(Beginning of TASK MATERIAL)

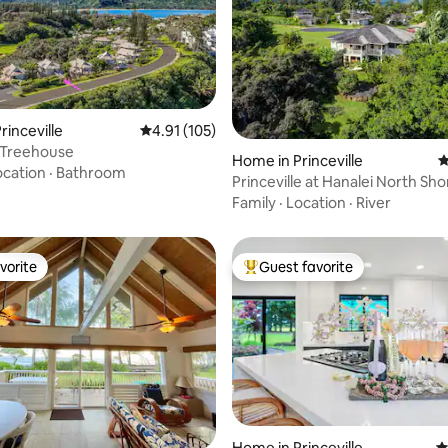
rinceville
4.91 out of 5 average rating, 105 reviews
4.91 (105)
 Treehouse
Home in Princeville
4
ating, 119 reviews
ocation
·
Bathroom
Princeville at Hanalei North Sho
Modern Escape
Family
·
Location
·
River
vorite
Guest favorite
vorite
Top guest favorite
Home in Princeville
4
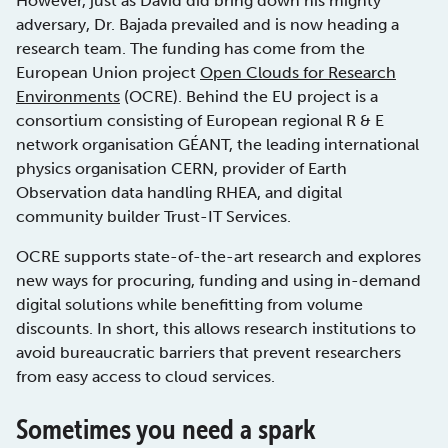
However, just as David did bring down his mighty
adversary, Dr. Bajada prevailed and is now heading a
research team. The funding has come from the
European Union project
Open Clouds for Research
Environments
(OCRE). Behind the EU project is a
consortium consisting of European regional R & E
network organisation GÉANT, the leading international
physics organisation CERN, provider of Earth
Observation data handling RHEA, and digital
community builder Trust-IT Services.
OCRE supports state-of-the-art research and explores
new ways for procuring, funding and using in-demand
digital solutions while benefitting from volume
discounts. In short, this allows research institutions to
avoid bureaucratic barriers that prevent researchers
from easy access to cloud services.
Sometimes you need a spark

(End of TASK MATERIAL)

WHAT YOU ARE ASKED TO DO -
Go through the records above and return every line that holds the string "organisation".

FINAL ANSWER -
network organisation GÉANT, the leading international
physics organisation CERN, provider of Earth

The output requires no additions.